Justice Minister Tawee Sodsong confirmed the approval of Thaksin’s parole last week, saying he is in the eligible category of inmates who have serious illnesses, are disabled or are aged over 70. Thaksin is 74 years old.

Thaksin will still have to report to parole officers every month for the remainder of his sentence and will have a travel restriction, but he is not required to wear an ankle monitor due to his age and health conditions, officials have said.

But he is not yet clear of all legal hurdles. Thai officials said earlier this month that they have reopened an investigation into allegations of defaming the monarchy made against Thaksin almost nine years ago. If the Office of the Attorney General decides to indict him, Thaksin could be detained again.

Thaksin arrived back in his homeland the same day Srettha Thavisin of the Pheu Thai party — the latest incarnation in a string of parties Thaksin has supported since he was removed from office — secured the post of prime minister with the support of military-linked parties. Thaksin was sent straight to prison after his arrival but was moved almost immediately to the hospital on grounds of ill health, without spending a single night behind bars.

Opponents have charged that serving his sentence in a hospital was a special privilege.

After his 2006 ouster, Thaksin’s supporters and opponents continued their struggle with violent fights in the streets, contests at the ballot box, showdowns in the courts and another coup in 2014 that ousted a government that had been formed by Thaksin’s sister.

Thaksin, a telecommunications billionaire who used his fortune to build a populist political party, was once considered a symbol for a different Thailand. Parties he has controlled polled first in every general election until last year, when a more progressive rival topped the field. The Move Forward party’s unexpected win pointed to a strong mandate from voters for real structural change in Thai politics, and its reformist policy proposals alarmed the conservative forces more than Pheu Thai ever did.

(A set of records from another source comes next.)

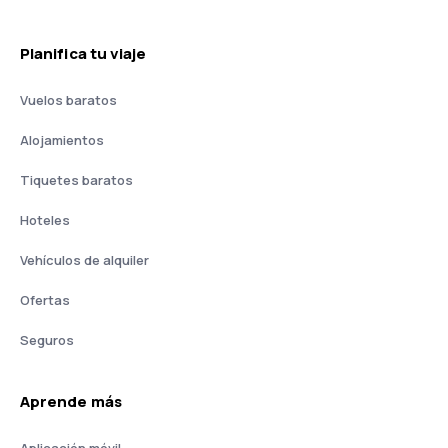
Planifica tu viaje
Vuelos baratos
Alojamientos
Tiquetes baratos
Hoteles
Vehículos de alquiler
Ofertas
Seguros
Aprende más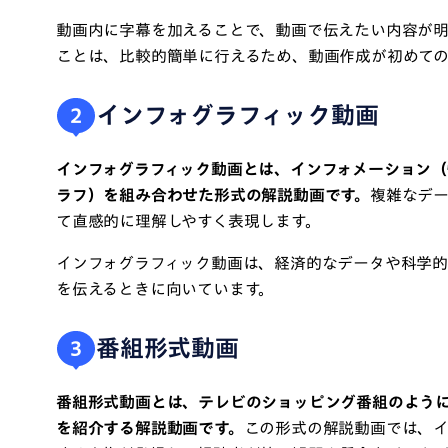
動画内に字幕を加えることで、動画で伝えたい内容が
ことは、比較的簡単に行えるため、動画作成が初めての
インフォグラフィック動画
2
インフォグラフィック動画とは、インフォメーション（
ラフ）を組み合わせた形式の解説動画です。
複雑なデ
て直感的に理解しやすく表現します。
インフォグラフィック動画は、経済的なデータや科学
を伝えるときに向いています。
番組形式動画
3
番組形式動画とは、テレビのショッピング番組のよう
を紹介する解説動画です。
この形式の解説動画では、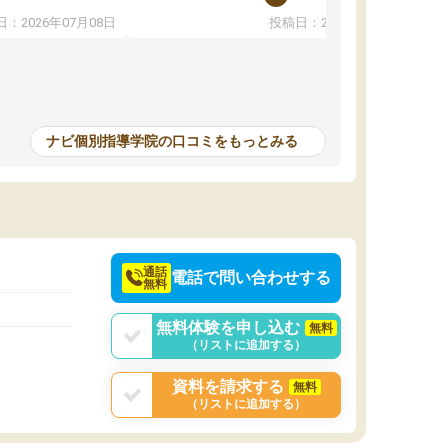
教えていただき勉強などして無かったのに自主
：2026年07月08日
投稿日：2026年07月01日
って説明してくれる
室で勉強するくらいハマりました。私の担当の
解しやすかったで
先生は無理に宿題などを押し付けてくるわけで
も自習室を利用でき
もなく優しく接して頂いてその感じが一年以上
ない人には便利な環
続き、お陰様で私は共学の高校に受かりまし
た。ほんと先生達には感謝しています。
ナビ個別指導学院の口コミをもっとみる
中学生の利用者が多
本格的に目指す高校
て自分に合う講師か
決めるのがおすすめ
通話
電話で問い合わせする
無料
無料体験を申し込む
無料
（リストに追加する）
資料を請求する
無料
（リストに追加する）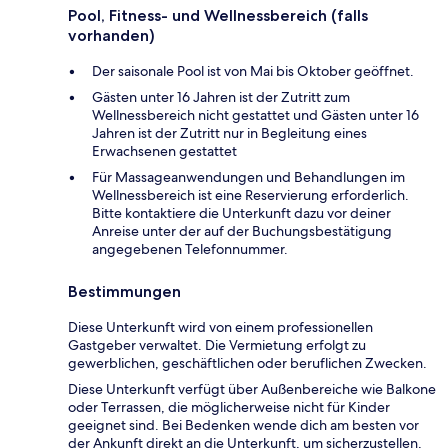
Pool, Fitness- und Wellnessbereich (falls
vorhanden)
Der saisonale Pool ist von Mai bis Oktober geöffnet.
Gästen unter 16 Jahren ist der Zutritt zum
Wellnessbereich nicht gestattet und Gästen unter 16
Jahren ist der Zutritt nur in Begleitung eines
Erwachsenen gestattet
Für Massageanwendungen und Behandlungen im
Wellnessbereich ist eine Reservierung erforderlich.
Bitte kontaktiere die Unterkunft dazu vor deiner
Anreise unter der auf der Buchungsbestätigung
angegebenen Telefonnummer.
Bestimmungen
Diese Unterkunft wird von einem professionellen
Gastgeber verwaltet. Die Vermietung erfolgt zu
gewerblichen, geschäftlichen oder beruflichen Zwecken.
Diese Unterkunft verfügt über Außenbereiche wie Balkone
oder Terrassen, die möglicherweise nicht für Kinder
geeignet sind. Bei Bedenken wende dich am besten vor
der Ankunft direkt an die Unterkunft, um sicherzustellen,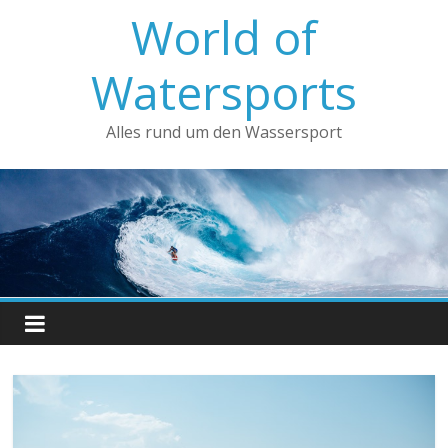
Zum
World of
Inhalt
springen
Watersports
Alles rund um den Wassersport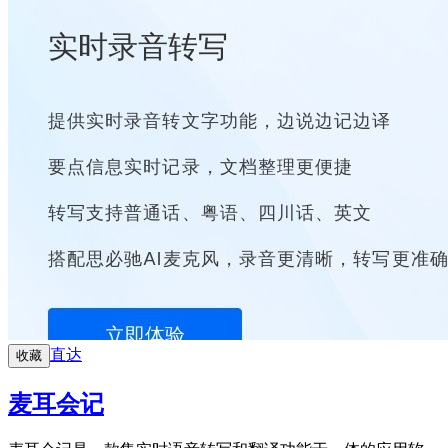
直达
收藏
麦耳会记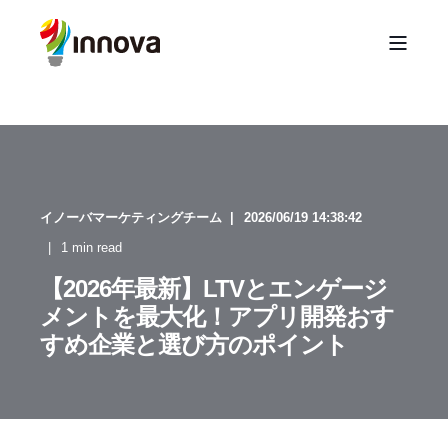
イノーバマーケティングチーム
2026/06/19 14:38:42
1 min read
【2026年最新】LTVとエンゲージ
メントを最大化！アプリ開発おす
すめ企業と選び方のポイント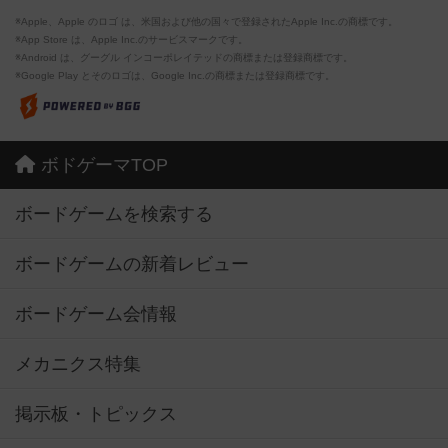
※Apple、Apple のロゴ は、米国および他の国々で登録されたApple Inc.の商標です。
※App Store は、Apple Inc.のサービスマークです。
※Android は、グーグル インコーポレイテッドの商標または登録商標です。
※Google Play とそのロゴは、Google Inc.の商標または登録商標です。
ボドゲーマTOP
ボードゲームを検索する
ボードゲームの新着レビュー
ボードゲーム会情報
メカニクス特集
掲示板・トピックス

Thaksin announced his plan to return just days before Thailand headed to polls last year when the Pheu Thai party was considered the frontrunner. His movement faded after the party finished second in the election, but after repeated delays, his return plan seemed to become more solidified as Move Forward struggled to win enough support to form the government.

Move Forward was blocked from taking power when the members of the military-appointed Senate refused to approve its candidate for prime minister.

Military-backed parties fared badly in the election, and Thailand’s royalist conservative establishment was believed to have favoured reconciliation with Thaksin’s political machine in order to keep the more progressive Move Forward party out of power. The runner-up Pheu Thai then put together a governing coalition including conservative parties that was acceptable to the Senate and formed the current government.

Pheu Thai has since softened its anti-military line and many reform agendas it promised during the election campaign.

Real change that voters had hoped to see after the election has become unlikely under this government, and the Pheu Thai party now “functions as a representative of Thailand’s conservative forces to keep the status quo,” said Puangthong Pawakapan, a professor of political science at Chulalongkorn University.

Puangthong says that Pheu Thai has lost a substantial number of supporters and that the party’s image is compromised after the wheeling and dealing it employed to take power, but she thinks it will not affect its stability as a government as long as the party “does not touch the (old) power and major capitalists.”